This is my Starbucks Capstone Project as part of the Udacity Machine Learning Engineer Nanodegree. Udacity partnered with Starbucks to provide a real-world business problem and simulated data mimicking their customer behavior.
Starbucks Corporation is an American coffeehouses company and it is one of the world`s largest coffeehouse chain. Once every few days, Starbucks sends out an offer to users of the Starbucks rewards mobile app. The offers contain three types: an advertisement for a drink, an actual offer such as a discount and BOGO (buy one get one free). Some users might not receive any offer during certain weeks. Starbucks wants to utilise technology to provide their customers a better personalised experience and boost their marketing performance. To be specific, they want to target the right customers who are most likely to make a purchase and also know about customers who might not want an offer.

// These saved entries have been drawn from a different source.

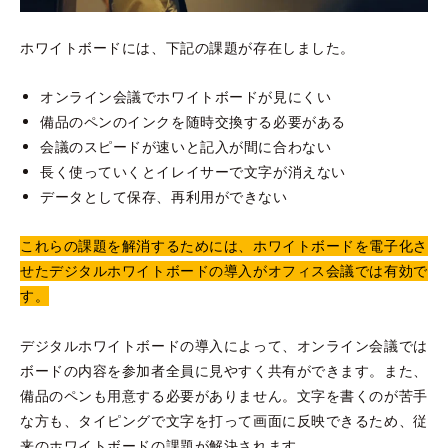
ホワイトボードには、下記の課題が存在しました。
オンライン会議でホワイトボードが見にくい
備品のペンのインクを随時交換する必要がある
会議のスピードが速いと記入が間に合わない
長く使っていくとイレイサーで文字が消えない
データとして保存、再利用ができない
これらの課題を解消するためには、ホワイトボードを電子化さ
せたデジタルホワイトボードの導入がオフィス会議では有効で
す。
デジタルホワイトボードの導入によって、オンライン会議では
ボードの内容を参加者全員に見やすく共有ができます。また、
備品のペンも用意する必要がありません。文字を書くのが苦手
な方も、タイピングで文字を打って画面に反映できるため、従
来のホワイトボードの課題が解決されます。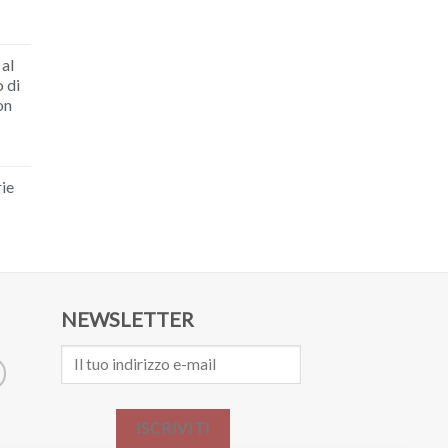
al
 di
on
ie
NEWSLETTER
ISCRIVITI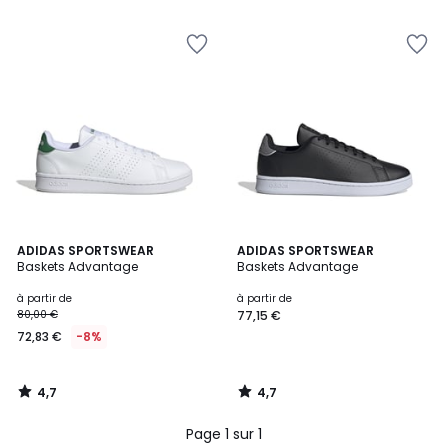
5
5
4,7
4,7
ADIDAS SPORTSWEAR
ADIDAS SPORTSWEAR
/ 5
/ 5
Baskets Advantage
Baskets Advantage
à partir de
à partir de
80,00 €
77,15 €
72,83 €
-8%
4,7
4,7
/
/
5
5
Page 1 sur 1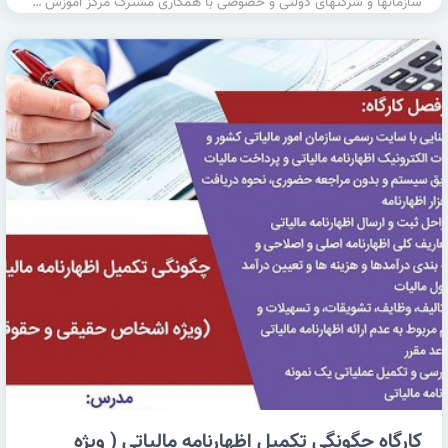
سازمانها و شرکتهای دولتی و خصوصی با همکاری مشترک مرکز آموزش …
کارگاه چگونگی تکمیل اظهارنامه مالیاتی ( ویژه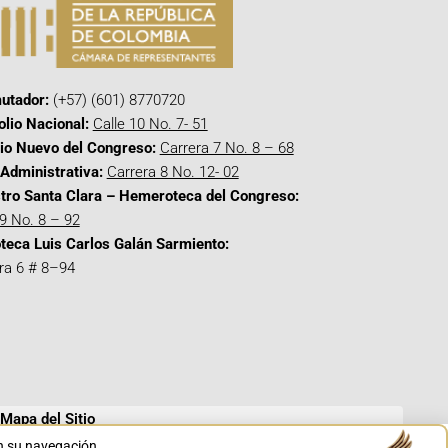
utador:
(+57) (601) 8770720
olio Nacional:
Calle 10 No. 7- 51
cio Nuevo del Congreso:
Carrera 7 No. 8 – 68
Administrativa:
Carrera 8 No. 12- 02
tro Santa Clara – Hemeroteca del Congreso:
 9 No. 8 – 92
oteca Luis Carlos Galán Sarmiento:
ra 6 # 8–94
Mapa del Sitio
en su navegación.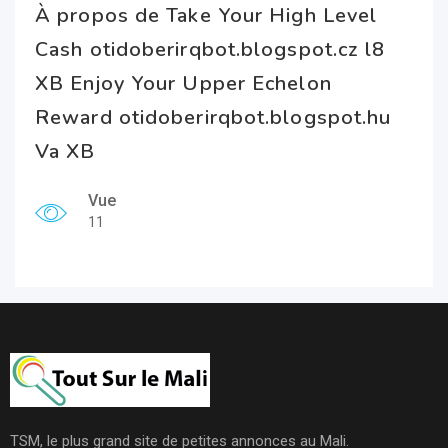
À propos de Take Your High Level
Cash otidoberirqbot.blogspot.cz l8
XB Enjoy Your Upper Echelon
Reward otidoberirqbot.blogspot.hu
Va XB
Vue
11
TSM, le plus grand site de petites annonces au Mali.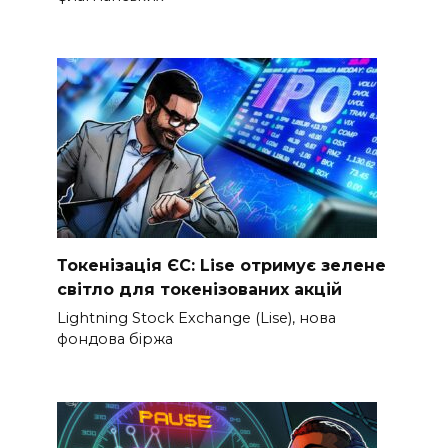
Токенізація ЄС: Lise отримує зелене
світло для токенізованих акцій
Lightning Stock Exchange (Lise), нова
фондова біржа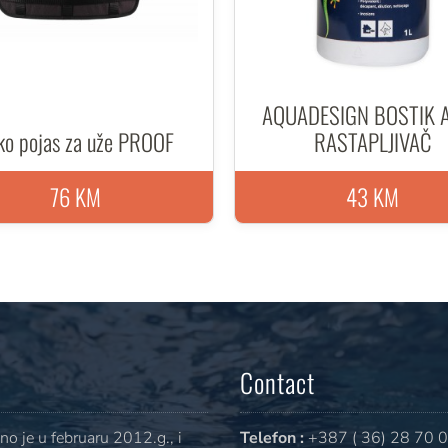
AQUADESIGN BOSTIK A
ko pojas za uže PROOF
RASTAPLJIVAČ
76 KM
43 KM
Contact
o je u februaru 2012.g., i
Telefon :
+387 ( 36) 28 70 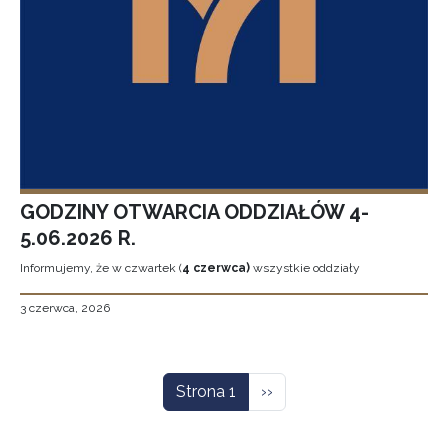
GODZINY OTWARCIA ODDZIAŁÓW 4-
5.06.2026 R.
Informujemy, że w czwartek (
4 czerwca)
wszystkie oddziały
3 czerwca, 2026
Stronicowanie
Następna strona
Strona 1
››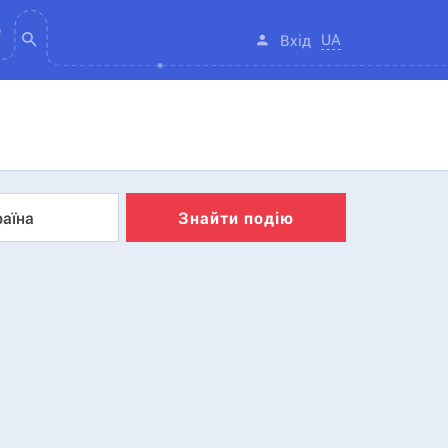
UA
Вхід
раїна
Знайти подію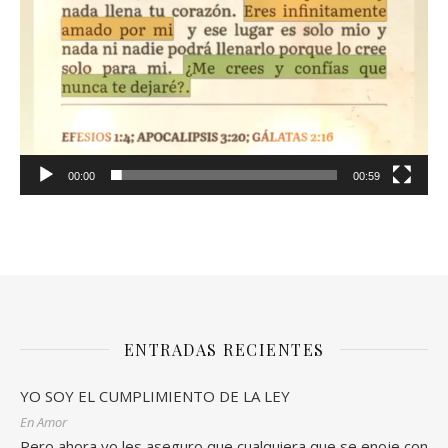
00:00
00:59
ENTRADAS RECIENTES
YO SOY EL CUMPLIMIENTO DE LA LEY
En Amor
Pero ahora yo les aseguro que cualquiera que se enoje con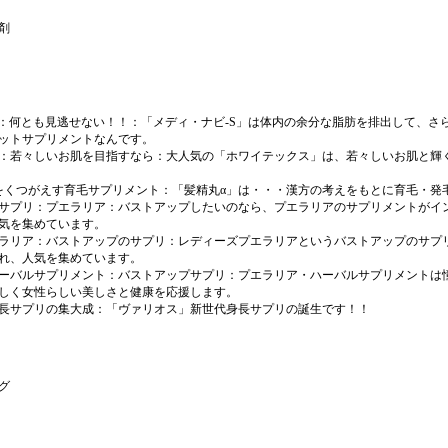
剤
S：何とも見逃せない！！
：「メディ・ナビ-S」は体内の余分な脂肪を排出して、さ
ットサプリメントなんです。
：若々しいお肌を目指すなら
：大人気の「ホワイテックス」は、若々しいお肌と輝
をくつがえす育毛サプリメント
：「髪精丸α」は・・・漢方の考えをもとに育毛・発
サプリ：プエラリア
：バストアップしたいのなら、プエラリアのサプリメントがイ
気を集めています。
ラリア：バストアップのサプリ
：レディーズプエラリアというバストアップのサプ
れ、人気を集めています。
ーバルサプリメント：バストアップサプリ
：プエラリア・ハーバルサプリメントは
しく女性らしい美しさと健康を応援します。
長サプリの集大成
：「ヴァリオス」新世代身長サプリの誕生です！！
グ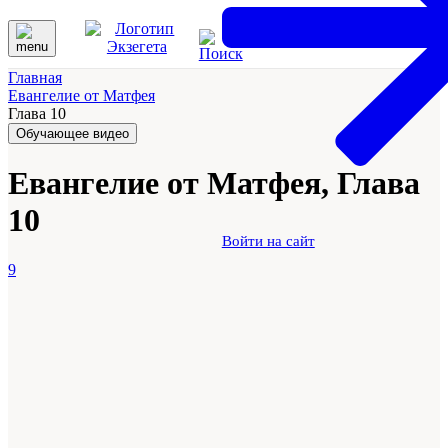
Главная
Евангелие от Матфея
Глава 10
Обучающее видео
Евангелие от Матфея, Глава
10
Войти на сайт
9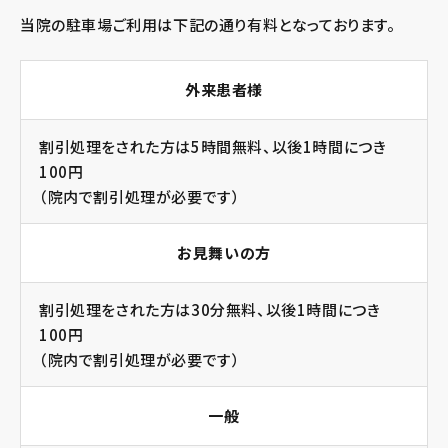
当院の駐車場ご利用は下記の通り有料となっております。
外来患者様
割引処理をされた方は5時間無料、以後1時間につき
100円
（院内で割引処理が必要です）
お見舞いの方
割引処理をされた方は30分無料、以後1時間につき
100円
（院内で割引処理が必要です）
一般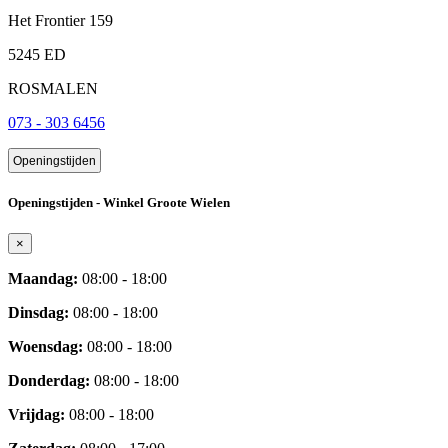
Het Frontier 159
5245 ED
ROSMALEN
073 - 303 6456
Openingstijden
Openingstijden - Winkel Groote Wielen
×
Maandag:
08:00 - 18:00
Dinsdag:
08:00 - 18:00
Woensdag:
08:00 - 18:00
Donderdag:
08:00 - 18:00
Vrijdag:
08:00 - 18:00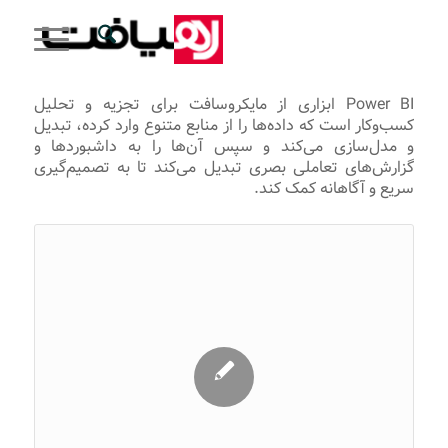
Power BI ابزاری از مایکروسافت برای تجزیه و تحلیل
کسب‌وکار است که داده‌ها را از منابع متنوع وارد کرده، تبدیل
و مدل‌سازی می‌کند و سپس آن‌ها را به داشبوردها و
گزارش‌های تعاملی بصری تبدیل می‌کند تا به تصمیم‌گیری
سریع و آگاهانه کمک کند.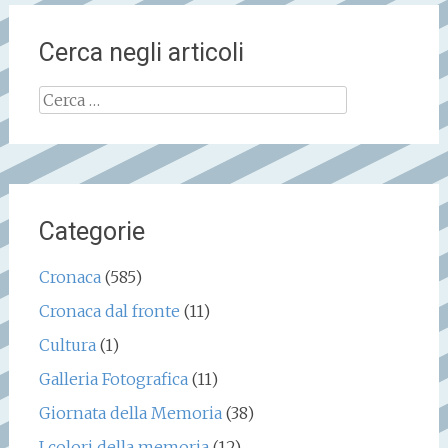
Cerca negli articoli
Ricerca
per:
Categorie
Cronaca
(585)
Cronaca dal fronte
(11)
Cultura
(1)
Galleria Fotografica
(11)
Giornata della Memoria
(38)
I colori della memoria
(12)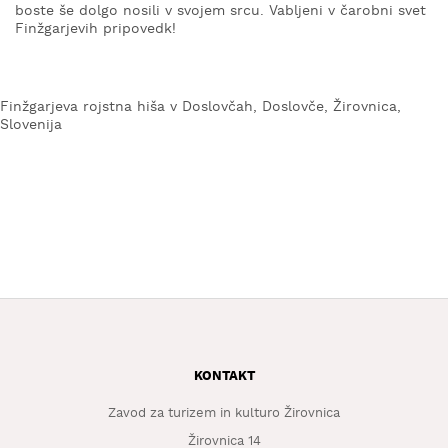
boste še dolgo nosili v svojem srcu. Vabljeni v čarobni svet
Finžgarjevih pripovedk!
Finžgarjeva rojstna hiša v Doslovčah, Doslovče, Žirovnica,
Slovenija
KONTAKT
Zavod za turizem in kulturo Žirovnica
Žirovnica 14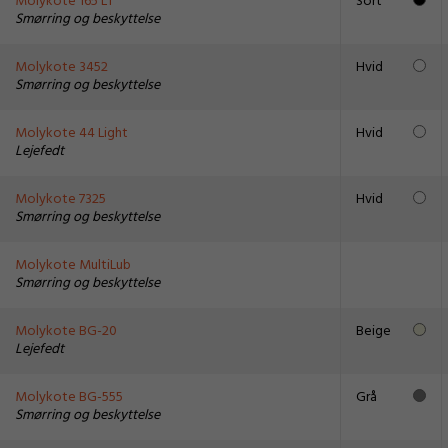
Molykote 165 LT
Sort
Smørring og beskyttelse
Molykote 3452
Hvid
Smørring og beskyttelse
Molykote 44 Light
Hvid
Lejefedt
Molykote 7325
Hvid
Smørring og beskyttelse
Molykote MultiLub
Smørring og beskyttelse
Molykote BG-20
Beige
Lejefedt
Molykote BG-555
Grå
Smørring og beskyttelse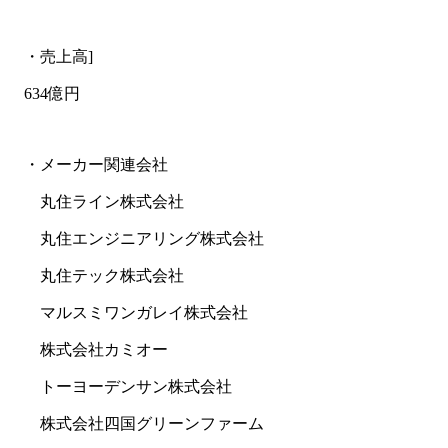
・売上高]
634億円
・メーカー関連会社
丸住ライン株式会社
丸住エンジニアリング株式会社
丸住テック株式会社
マルスミワンガレイ株式会社
株式会社カミオー
トーヨーデンサン株式会社
株式会社四国グリーンファーム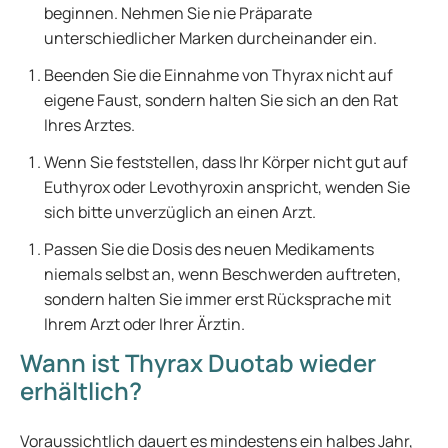
beginnen. Nehmen Sie nie Präparate
unterschiedlicher Marken durcheinander ein.
Beenden Sie die Einnahme von Thyrax nicht auf
eigene Faust, sondern halten Sie sich an den Rat
Ihres Arztes.
Wenn Sie feststellen, dass Ihr Körper nicht gut auf
Euthyrox oder Levothyroxin anspricht, wenden Sie
sich bitte unverzüglich an einen Arzt.
Passen Sie die Dosis des neuen Medikaments
niemals selbst an, wenn Beschwerden auftreten,
sondern halten Sie immer erst Rücksprache mit
Ihrem Arzt oder Ihrer Ärztin.
Wann ist Thyrax Duotab wieder
erhältlich?
Voraussichtlich dauert es mindestens ein halbes Jahr,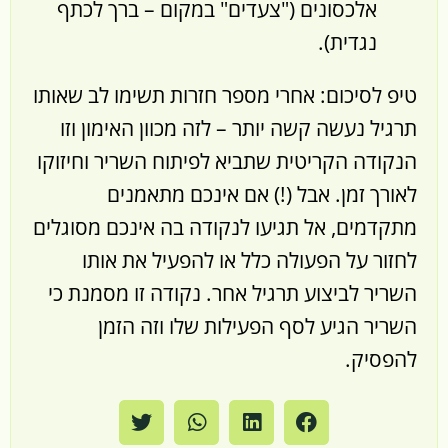
אלכסונים ("צעדים" במקום – ברך לכתף
נגדית).
טיפ לסיכום
: אחרי מספר חזרות תשימו לב שאותו
תרגיל נעשה קשה יותר – לזה מכוון האימון וזו
הנקודה הקריטית שתביא לפיתוח השריר וחיזוקו
לאורך זמן. אבל (!) אם אינכם מתאמנים
מתקדמים, אל תגיעו לנקודה בה אינכם מסוגלים
לחזור על הפעולה כלל או להפעיל את אותו
השריר לביצוע תרגיל אחר. נקודה זו מסמנת כי
השריר הגיע לסף הפעילות שלו וזה הזמן
להפסיק.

The motivations of this project is to gain more machine learning hands-on practice and have a better understanding about how the technology can make an impact on the real business.
The data is contained in three files:
- portfolio.json - containing offer ids and meta data about each offer (duration, type, etc.)
- profile.json - demographic data for each customer
- transcript.json - records for transactions, offers received, offers viewed, and offers completed
Here is the schema and explanation of each variable in the files:
portfolio.json
- id (string) - offer id
- offer_type (string) - type of offer ie BOGO, discount, informational
- difficulty (int) - minimum required spend to complete an offer
- reward (int) - reward given for completing an offer
- duration (int) - time for offer to be open, in days
- channels (list of strings)
profile.json
- age (int) - age of the customer
- became_member_on (int) - date when customer created an app account
- gender (str) - gender of the customer (note some entries contain 'O' for other rather than M or F)
- id (str) - customer id
- income (float) - customer's income
transcript.json
- event (str) - record description (ie transaction, offer received, offer viewed, etc.)
- person (str) - customer id
- time (int) - time in hours since start of test. The data begins at time t=0
- value - (dict of strings) - either an offer id or transaction amount depending on the record
- pandas==1.0.5
- numpy==1.16.4
- json==2.0.9
- progressbar==3.37.1
- sklearn==0.23.1
- keras==2.3.1
- seaborn==0.10.1
- matplotlib==3.2.2
- shap==0.35.0